◆ **Input**
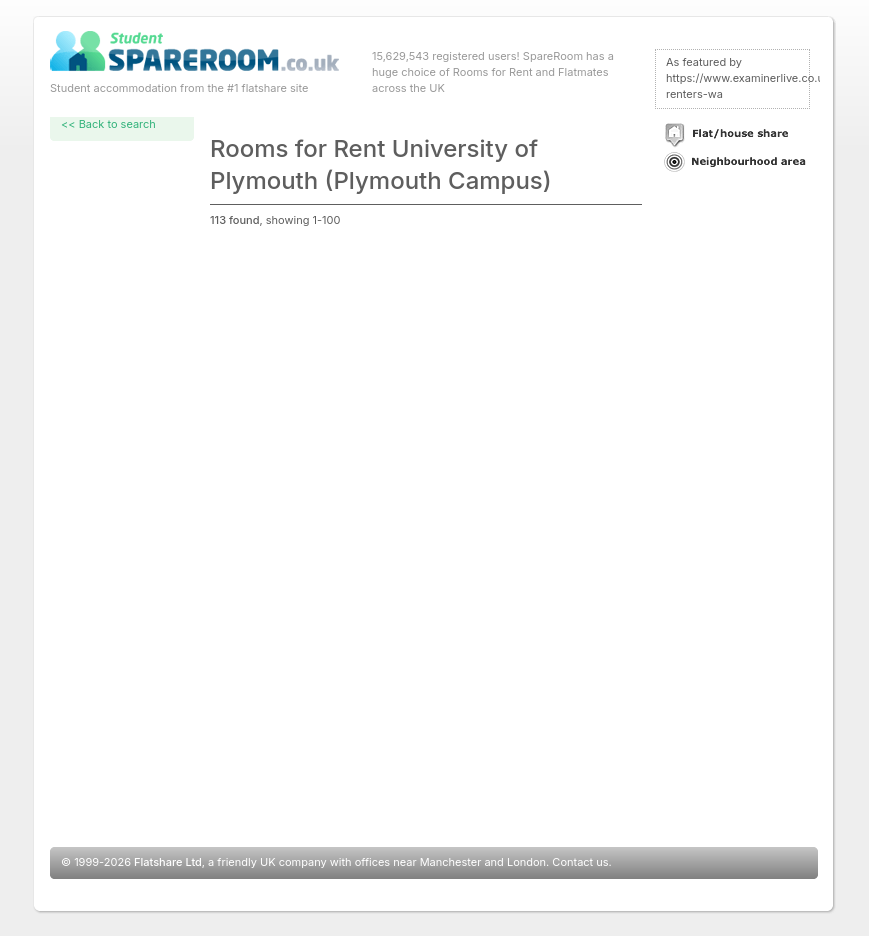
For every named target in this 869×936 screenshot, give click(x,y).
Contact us (580, 862)
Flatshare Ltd (168, 862)
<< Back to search (108, 124)
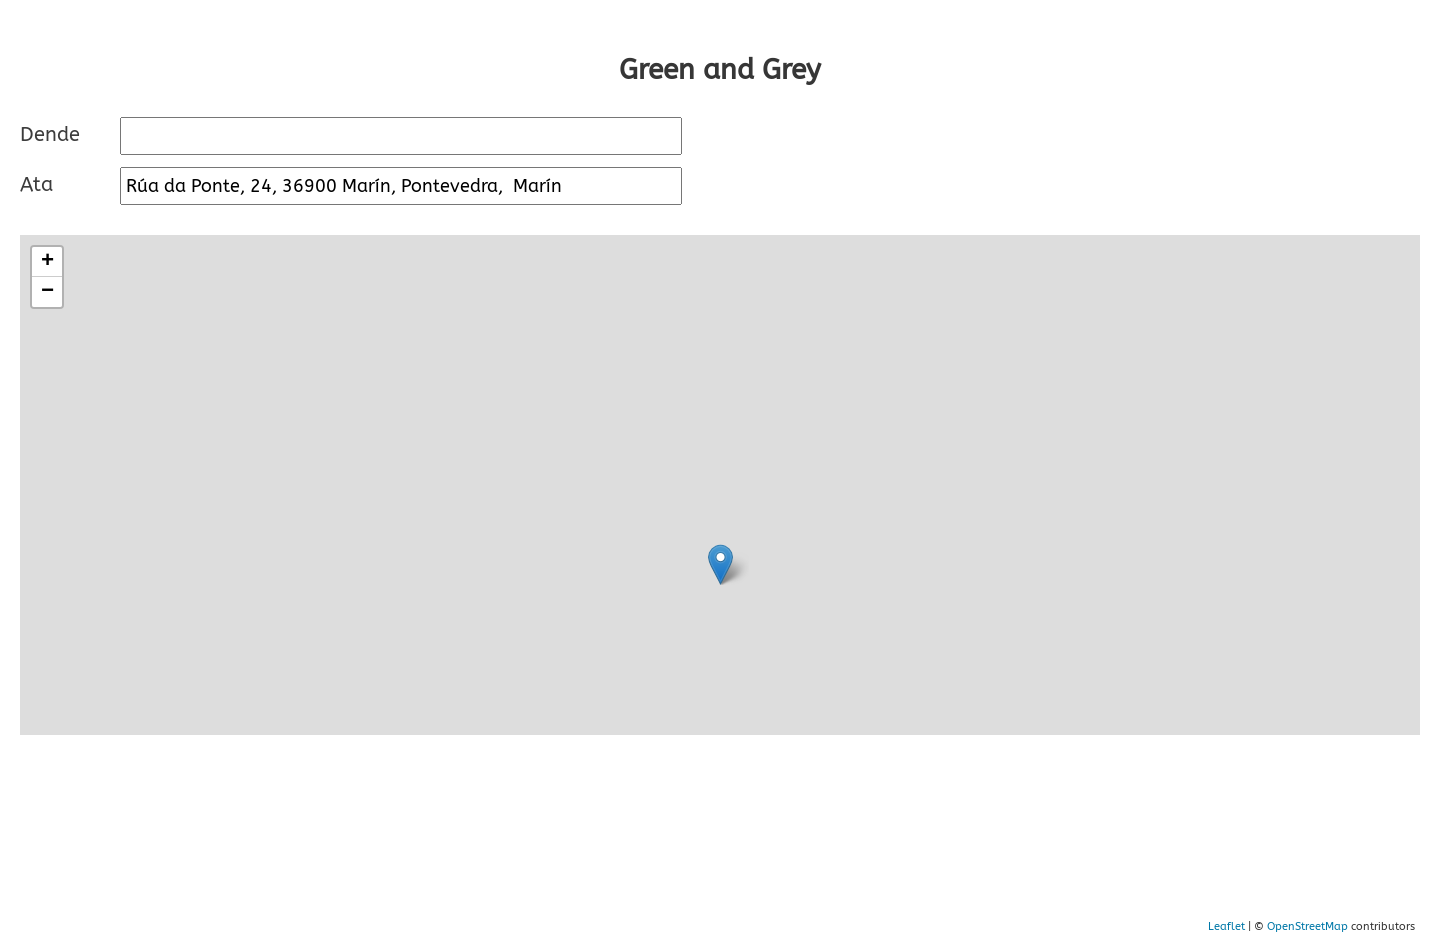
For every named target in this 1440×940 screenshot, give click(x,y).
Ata (36, 184)
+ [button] (47, 262)
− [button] (47, 292)
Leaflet (1226, 926)
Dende (50, 134)
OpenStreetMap (1307, 926)
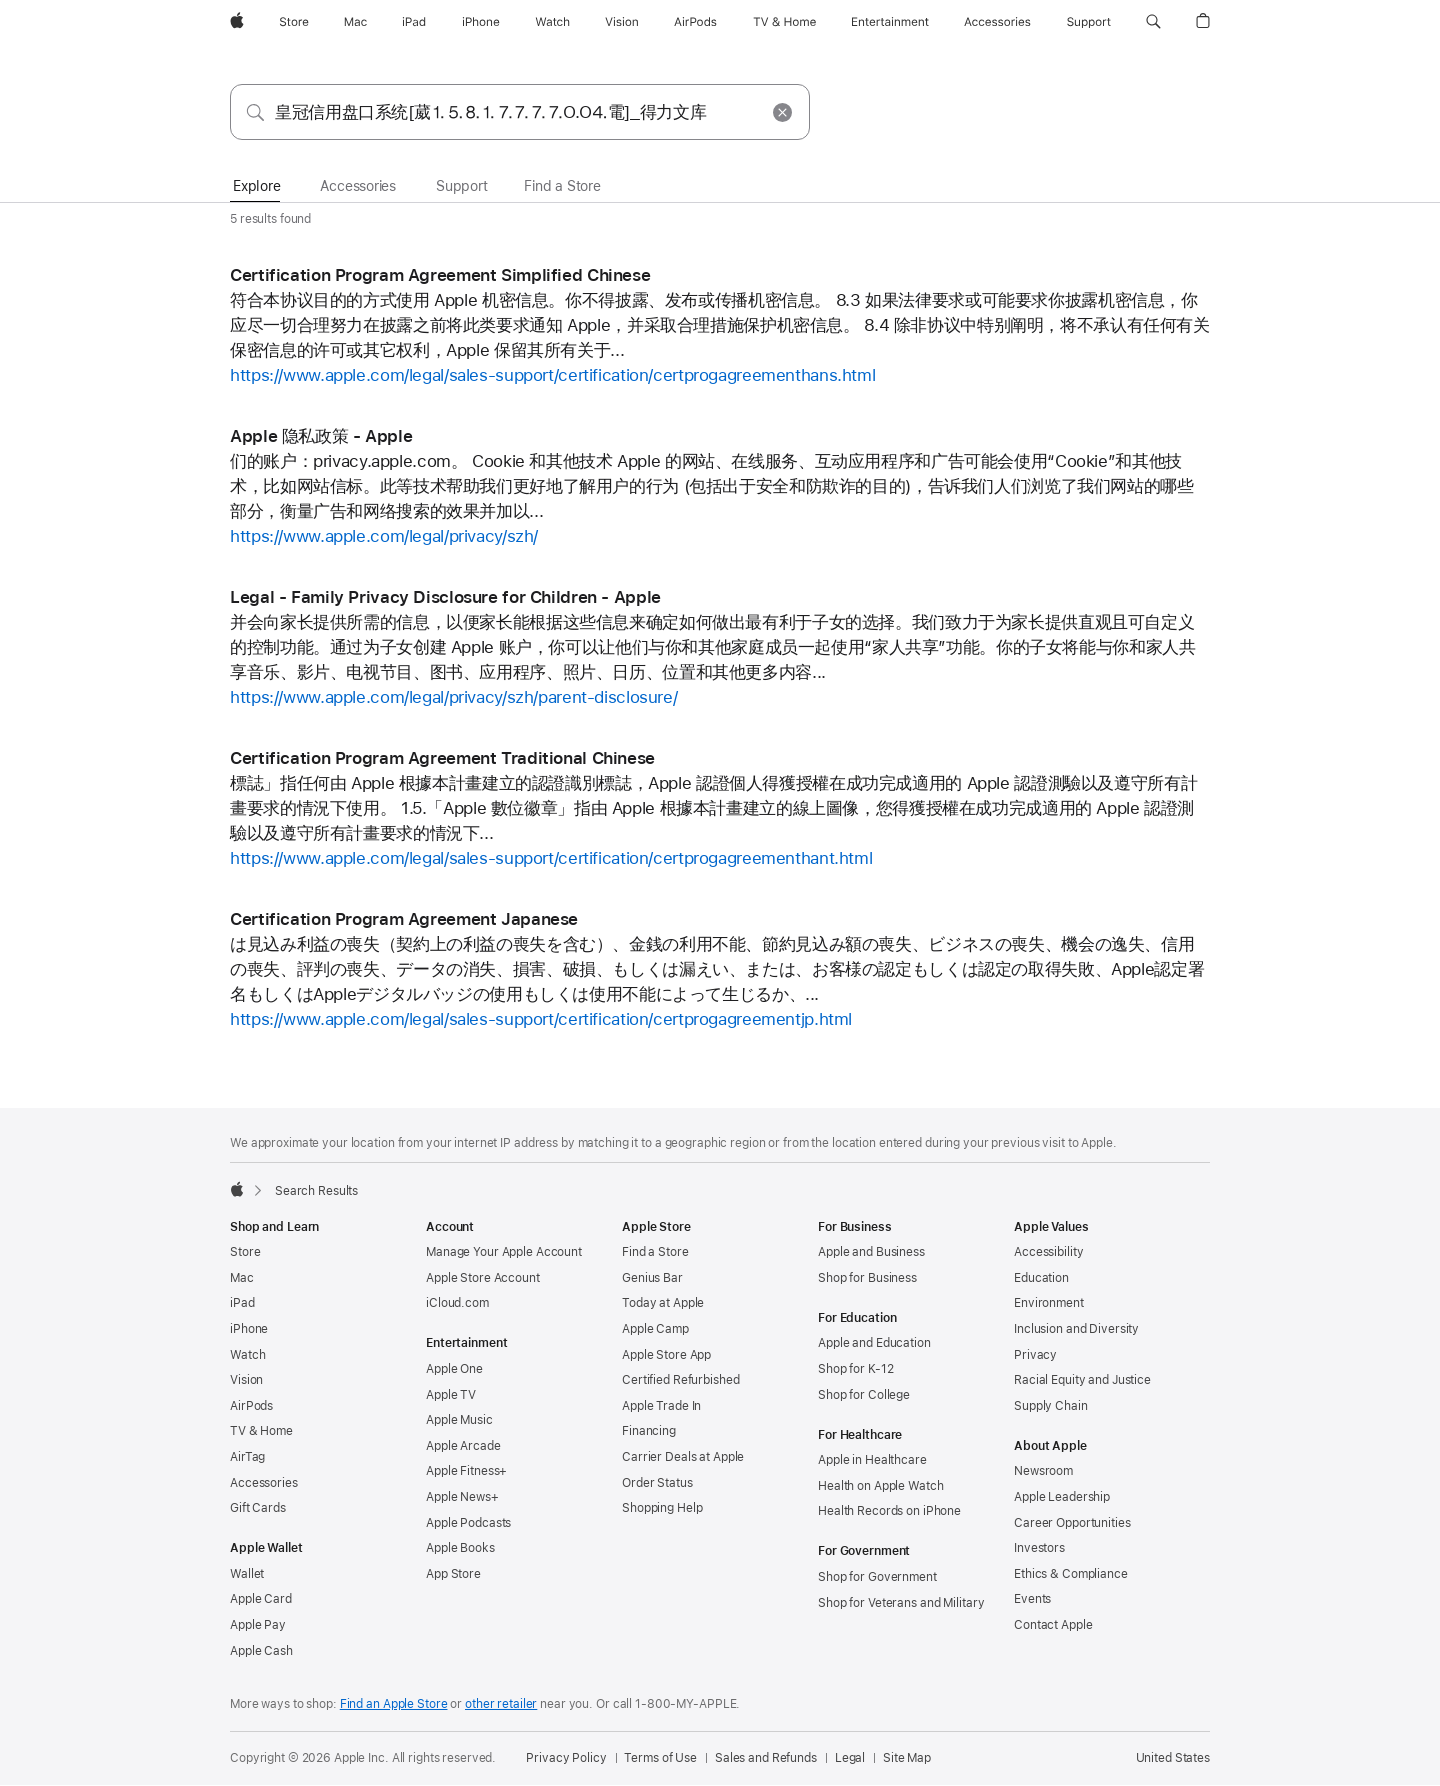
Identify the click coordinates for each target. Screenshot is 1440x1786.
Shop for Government (877, 1577)
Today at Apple (663, 1303)
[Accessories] (997, 22)
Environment (1049, 1303)
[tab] (256, 187)
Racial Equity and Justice (1082, 1380)
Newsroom (1043, 1471)
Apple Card (261, 1599)
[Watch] (552, 22)
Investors (1039, 1548)
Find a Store (655, 1252)
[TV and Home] (784, 22)
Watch (247, 1355)
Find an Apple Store (394, 1704)
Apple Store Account (483, 1278)
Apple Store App (666, 1355)
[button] (1153, 22)
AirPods (251, 1406)
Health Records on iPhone (889, 1511)
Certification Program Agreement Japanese (404, 919)
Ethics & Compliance (1071, 1574)
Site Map (907, 1758)
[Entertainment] (890, 22)
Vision (246, 1380)
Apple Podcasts (468, 1523)
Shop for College (864, 1395)
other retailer (501, 1704)
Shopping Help (662, 1508)
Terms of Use (660, 1758)
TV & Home (261, 1431)
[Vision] (622, 22)
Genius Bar (652, 1278)
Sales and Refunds (766, 1758)
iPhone (249, 1329)
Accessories (264, 1483)
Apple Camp (655, 1329)
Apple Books (460, 1548)
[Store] (294, 22)
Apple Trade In (661, 1406)
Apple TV (451, 1395)
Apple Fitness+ (466, 1471)
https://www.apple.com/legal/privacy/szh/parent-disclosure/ (453, 697)
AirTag (247, 1457)
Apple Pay (258, 1625)
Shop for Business (867, 1278)
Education (1041, 1278)
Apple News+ (462, 1497)
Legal (850, 1758)
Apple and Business (871, 1252)
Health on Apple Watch (880, 1486)
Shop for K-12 (855, 1369)
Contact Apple (1053, 1625)
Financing (649, 1431)
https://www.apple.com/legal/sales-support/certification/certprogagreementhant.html (551, 858)
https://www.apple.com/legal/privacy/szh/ (384, 536)
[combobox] (520, 112)
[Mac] (355, 22)
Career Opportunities (1072, 1523)
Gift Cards (258, 1508)
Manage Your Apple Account (504, 1252)
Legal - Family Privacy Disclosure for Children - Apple (445, 597)
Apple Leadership (1062, 1497)
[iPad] (414, 22)
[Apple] (237, 22)
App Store (453, 1574)
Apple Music (459, 1420)
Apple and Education (874, 1343)
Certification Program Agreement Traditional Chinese (442, 758)
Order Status (657, 1483)
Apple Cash (261, 1651)
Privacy (1035, 1355)
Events (1032, 1599)
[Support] (1089, 22)
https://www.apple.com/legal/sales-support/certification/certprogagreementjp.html (541, 1019)
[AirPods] (695, 22)
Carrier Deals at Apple (683, 1457)
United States (1173, 1758)
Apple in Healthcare (872, 1460)
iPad (242, 1303)
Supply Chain (1051, 1406)
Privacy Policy (566, 1758)
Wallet (247, 1574)
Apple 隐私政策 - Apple (321, 436)
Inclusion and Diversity (1076, 1329)
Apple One (454, 1369)
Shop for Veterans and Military (901, 1603)
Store (245, 1252)
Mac (242, 1278)
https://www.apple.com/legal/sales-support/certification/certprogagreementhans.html (552, 375)
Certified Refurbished (680, 1380)
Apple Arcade (463, 1446)
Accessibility (1048, 1252)
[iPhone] (481, 22)
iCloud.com (457, 1303)
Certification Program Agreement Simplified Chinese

◆ **Your objective**
The entries must be repeated exactly. Leave the images out.

◆ **Exercise solution**
For every named target in this 869×936 screenshot, give click(x,y).
Contact us (580, 862)
Flatshare Ltd (168, 862)
<< Back to search (108, 124)
For every named target in this 1440×940 screenshot, give click(x,y).
Ata (36, 184)
+ [button] (47, 262)
− [button] (47, 292)
Leaflet (1226, 926)
Dende (50, 134)
OpenStreetMap (1307, 926)
Identify the click coordinates for each target. Screenshot is 1440x1786.
Shop for Government (877, 1577)
Today at Apple (663, 1303)
[Accessories] (997, 22)
Environment (1049, 1303)
[tab] (256, 187)
Racial Equity and Justice (1082, 1380)
Newsroom (1043, 1471)
Apple Card (261, 1599)
[Watch] (552, 22)
Investors (1039, 1548)
Find a Store (655, 1252)
[TV and Home] (784, 22)
Watch (247, 1355)
Find an Apple Store (394, 1704)
Apple Store Account (483, 1278)
Apple Store App (666, 1355)
[button] (1153, 22)
AirPods (251, 1406)
Health Records on iPhone (889, 1511)
Certification Program Agreement Japanese (404, 919)
Ethics & Compliance (1071, 1574)
Site Map (907, 1758)
[Entertainment] (890, 22)
Vision (246, 1380)
Apple Podcasts (468, 1523)
Shop for College (864, 1395)
other retailer (501, 1704)
Shopping Help (662, 1508)
Terms of Use (660, 1758)
TV & Home (261, 1431)
[Vision] (622, 22)
Genius Bar (652, 1278)
Sales and Refunds (766, 1758)
iPhone (249, 1329)
Accessories (264, 1483)
Apple Camp (655, 1329)
Apple Books (460, 1548)
[Store] (294, 22)
Apple Trade In (661, 1406)
Apple TV (451, 1395)
Apple Fitness+ (466, 1471)
https://www.apple.com/legal/privacy/szh/parent-disclosure/ (453, 697)
AirTag (247, 1457)
Apple Pay (258, 1625)
Shop for Business (867, 1278)
Education (1041, 1278)
Apple News+ (462, 1497)
Legal (850, 1758)
Apple and Business (871, 1252)
Health on Apple Watch (880, 1486)
Shop for K-12 (855, 1369)
Contact Apple (1053, 1625)
Financing (649, 1431)
https://www.apple.com/legal/sales-support/certification/certprogagreementhant.html (551, 858)
https://www.apple.com/legal/privacy/szh/ (384, 536)
[combobox] (520, 112)
[Mac] (355, 22)
Career Opportunities (1072, 1523)
Gift Cards (258, 1508)
Manage Your Apple Account (504, 1252)
Legal - Family Privacy Disclosure for Children - Apple (445, 597)
Apple Leadership (1062, 1497)
[iPad] (414, 22)
[Apple] (237, 22)
App Store (453, 1574)
Apple Music (459, 1420)
Apple and Education (874, 1343)
Certification Program Agreement Traditional Chinese (442, 758)
Order Status (657, 1483)
Apple Cash (261, 1651)
Privacy (1035, 1355)
Events (1032, 1599)
[Support] (1089, 22)
https://www.apple.com/legal/sales-support/certification/certprogagreementjp.html (541, 1019)
[AirPods] (695, 22)
Carrier Deals at Apple (683, 1457)
United States (1173, 1758)
Apple in Healthcare (872, 1460)
iPad (242, 1303)
Supply Chain (1051, 1406)
Privacy Policy (566, 1758)
Wallet (247, 1574)
Apple 隐私政策 - Apple (321, 436)
Inclusion and Diversity (1076, 1329)
Apple One (454, 1369)
Shop for Veterans and Military (901, 1603)
Store (245, 1252)
Mac (242, 1278)
https://www.apple.com/legal/sales-support/certification/certprogagreementhans.html (552, 375)
Certified Refurbished (680, 1380)
Apple Arcade (463, 1446)
Accessibility (1048, 1252)
[iPhone] (481, 22)
iCloud.com (457, 1303)
Certification Program Agreement Simplified Chinese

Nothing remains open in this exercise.